The royal parent’s withdrawal from public life and reliance on Rasputin to ease Alexei’s agonies meant the Russian people made up stories about what was happening, arguably helping spawn the Russian Revolution and the eventual murder of the royal family in 1917—a cautionary tale for future public figures.
“A revelation of Alexis’s condition would inevitably have put new pressures on the Tsar and the monarchy,” Massie notes. “But the erection of a wall of secrecy was worse. It left the family vulnerable to every vicious rumor. It undermined the nation’s respect for the Empress and, through her, for the Tsar and the throne. Because the condition of the Tsarevich was never revealed, Russians never understood the power which Rasputin held over the Empress.”
Even in Britain, where monarchs have long been more like figureheads than absolute rulers, a royal’s body was not just one’s own. On January 20, 1936, King George V was dying of chronic bronchitis. Just before midnight, as he lay in bed straining to breathe, his doctor, Lord Bertrand Dawson, injected him with morphine and cocaine to peacefully end his life. But Lord Dawson also noted another reason he euthanized the king—so that the announcement of his death could be released “in the morning papers rather than the less appropriate evening journals.”

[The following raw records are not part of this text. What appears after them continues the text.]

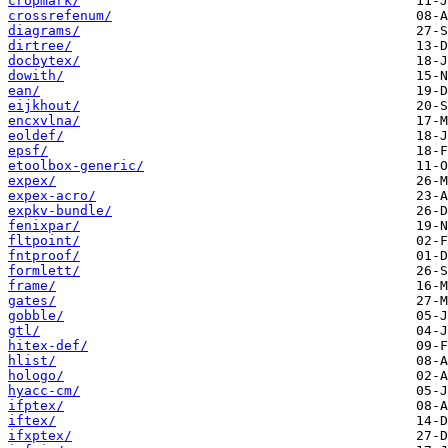
cropmark/
crossrefenum/
diagrams/
dirtree/
docbytex/
dowith/
ean/
eijkhout/
encxvlna/
eoldef/
epsf/
etoolbox-generic/
expex/
expex-acro/
expkv-bundle/
fenixpar/
fltpoint/
fntproof/
formlett/
frame/
gates/
gobble/
gtl/
hitex-def/
hlist/
hologo/
hyacc-cm/
ifptex/
iftex/
ifxptex/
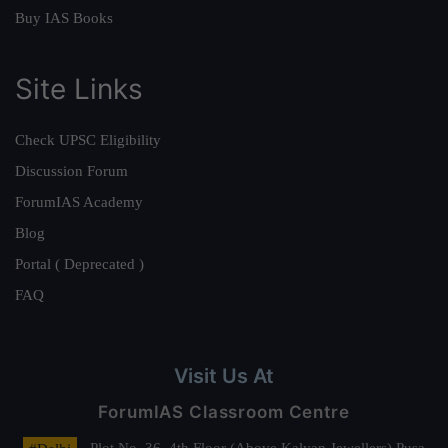
Buy IAS Books
Site Links
Check UPSC Eligibility
Discussion Forum
ForumIAS Academy
Blog
Portal ( Deprecated )
FAQ
Visit Us At
ForumIAS Classroom Centre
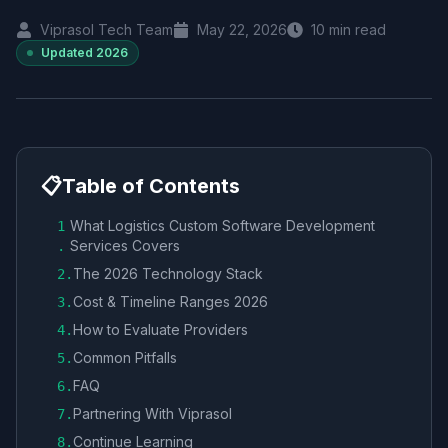
Viprasol Tech Team
May 22, 2026
10
min read
Updated
2026
📋
Table of Contents
What Logistics Custom Software Development
1
Services Covers
.
The 2026 Technology Stack
2
.
Cost & Timeline Ranges 2026
3
.
How to Evaluate Providers
4
.
Common Pitfalls
5
.
FAQ
6
.
Partnering With Viprasol
7
.
Continue Learning
8
.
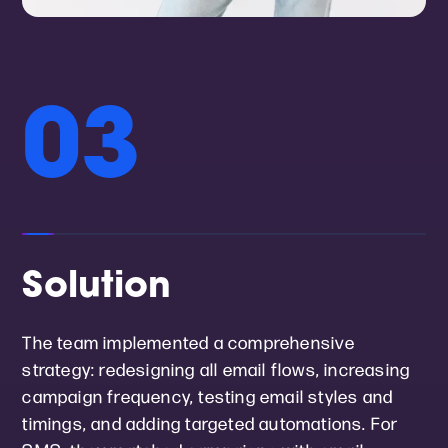
03
Solution
The team implemented a comprehensive
strategy: redesigning all email flows, increasing
campaign frequency, testing email styles and
timings, and adding targeted automations. For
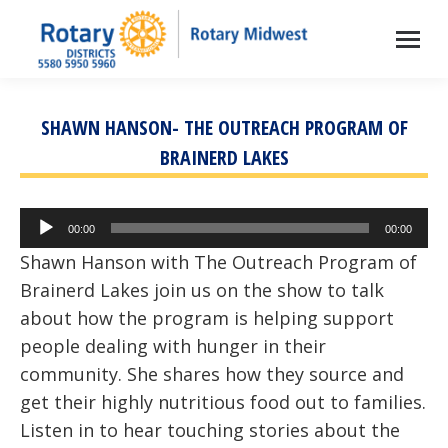
SHAWN HANSON- THE OUTREACH PROGRAM OF
BRAINERD LAKES
Audio
00:00
00:00
Player
Shawn Hanson with The Outreach Program of
Brainerd Lakes join us on the show to talk
about how the program is helping support
people dealing with hunger in their
community. She shares how they source and
get their highly nutritious food out to families.
Listen in to hear touching stories about the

George V’s son, George VI, had a similarly controlled end. A heavy smoker like his father, he was diagnosed with Buerger’s disease, which affected his legs and made walking and working at his desk agonizing. But neither he nor the public were ever told he had been diagnosed with lung cancer. Even when he had surgery to remove his left lung in 1951, he was told that it was because of “structural changes.” When he died of coronary thrombosis in 1952, the public was shocked, as they had been assured he was regaining his health.

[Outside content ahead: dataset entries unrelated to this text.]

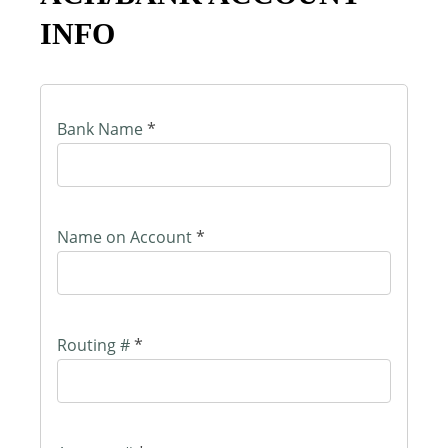
INFO
Bank Name
*
Name on Account
*
Routing #
*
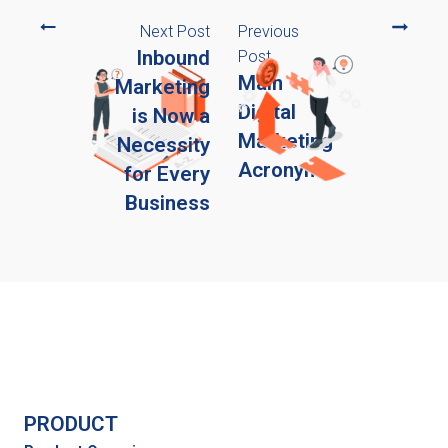
Next Post
Previous
Inbound
Post
Main
Marketing
Digital
is Now a
Marketing
Necessity
Acronyms
for Every
Business
PRODUCT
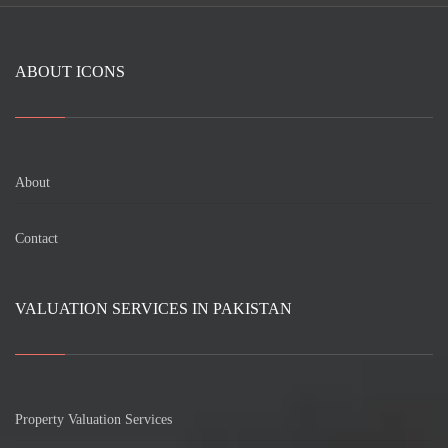
ABOUT ICONS
About
Contact
VALUATION SERVICES IN PAKISTAN
Property Valuation Services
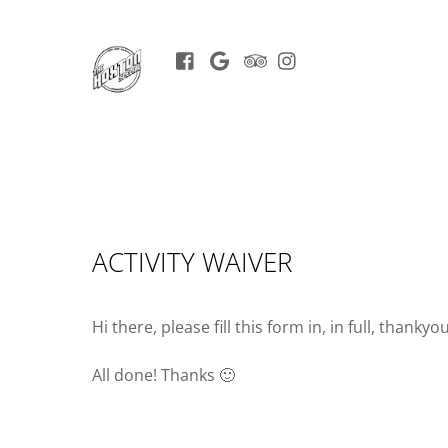
Facebook
Google
Trip
Instagram
BOOK
Advisor
NOW
ACTIVITY WAIVER
Hi there, please fill this form in, in full, thankyou
All done! Thanks 🙂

The king’s widow, Queen Elizabeth (the Queen Mother), had cancer both in the 1960s and ’80s, a fact unknown to the public until after her death. She had been notably open about her health upon one event in 1982, when she was forced to go to the hospital after choking on a fishbone. “It was only the salmon getting its own back,” she joked in a statement.
Queen Elizabeth II wasn’t one to disclose health issues publicly, and the assertions made by biographer Gyles Brandreth that she was allegedly suffering from bone cancer at the time of her death have not been confirmed by the palace. Other royals around the world have recently become more open about their struggles. Crown Princess Mette-Marit of Norway has revealed her diagnosis of chronic pulmonary fibrosis. Sarah, Duchess of York, has been open about her battles with breast cancer and skin cancer. The press has reported on a statement made by the Imperial Household Agency saying that Empress Masako of Japan has an “adjustment disorder,” and she alluded to her struggles when she opened up about her worries upon taking the crown. “Giving thought to the days ahead, I sometimes feel insecure about the extent to which I will be able to be of service to people,” she said in a statement. “But I will strive to do my best so that I can contribute to their happiness.”
It is perhaps no surprise that modern royals wish to keep their health battles as private as possible. Though the fate of their countries may not be at stake, their personal well-being is. After all, despite centuries of propaganda to the contrary, royals are only human.